Daha sonra annesinin köyü Harcam, babasının köyü Zağan'ı ziyaret ettik… Camiyi, beş yaşında oynadığı çeşmeyi bulduk… Babasının dükkan açtığı Abustumani'de annesinin götürdüğü kaplıcalarda hüzünlü anlar yaşadık… Sadece kulaktan dolma anımsadığı  Borjomi'nin olağanüstü doğasını içimize sindirdik, Tiflis'e geçerek  İstanbul'a döndük.

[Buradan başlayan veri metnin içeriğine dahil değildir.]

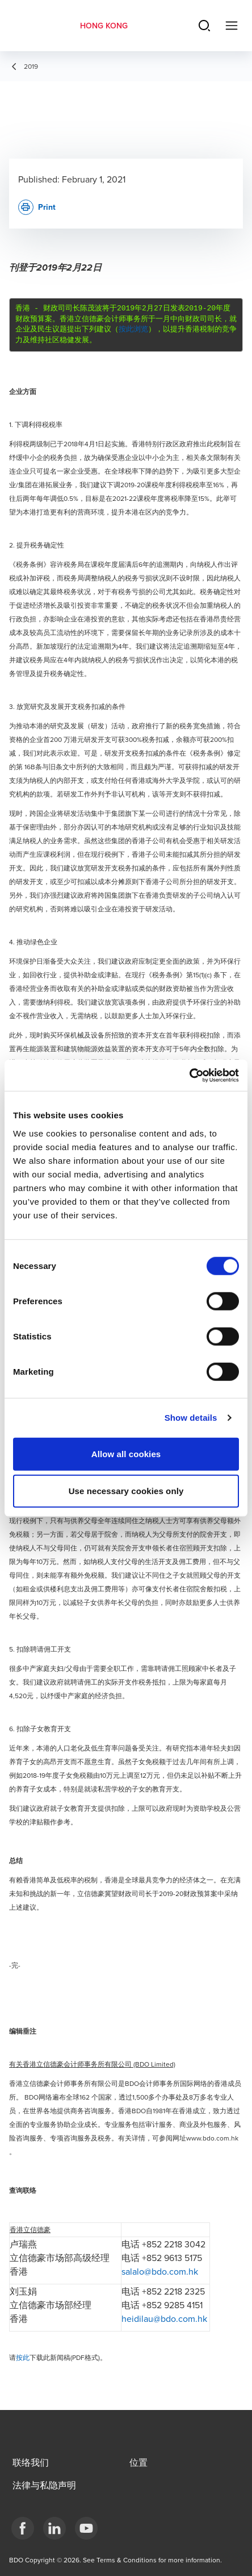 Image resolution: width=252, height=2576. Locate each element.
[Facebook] (22, 2528)
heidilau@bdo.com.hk (164, 2318)
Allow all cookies (126, 1453)
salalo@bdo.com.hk (159, 2271)
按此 (23, 2357)
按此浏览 (133, 329)
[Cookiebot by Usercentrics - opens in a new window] (189, 1075)
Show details (191, 1417)
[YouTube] (86, 2528)
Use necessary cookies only (126, 1491)
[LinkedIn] (54, 2528) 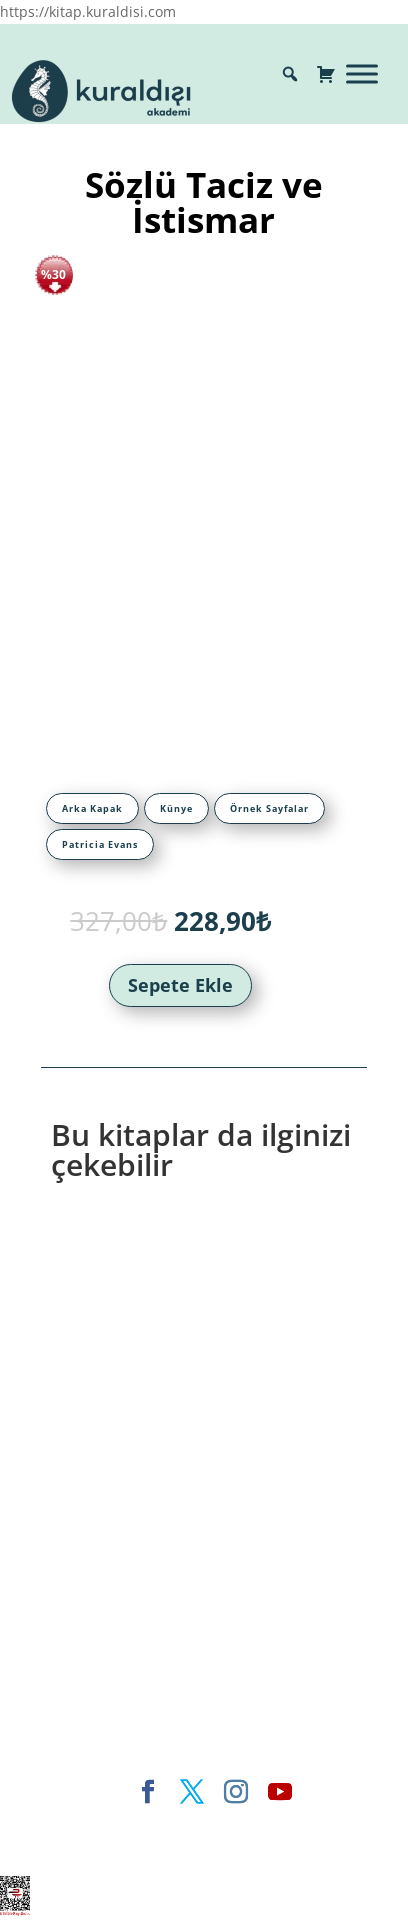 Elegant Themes (122, 1825)
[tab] (92, 808)
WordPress (153, 1848)
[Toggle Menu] (362, 73)
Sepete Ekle (180, 985)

Güzel anılar derledik… Dağarcığımıza yeni şeyler ekledik.Ama, ataları ve kendisi de sürgün çilesi yaşamış Gomora  köyünün muhtarının sözleri, zihnimizin derinlerine perçinlendi…

Necati Doğru,

-Bu köye gelsek bize bir yer verir misiniz?  diye sordu…

Bu köye sonradan yerleşmiş olan Muhtar anında yanıtladı:

-Bu topraklar hepimize yeter… Hiç kimse acı çekmemeliydi, sizler de, bizler de…Hiç kimse acı çekmemeli, sizler de bizler de…Başımızın üstünde yeriniz var!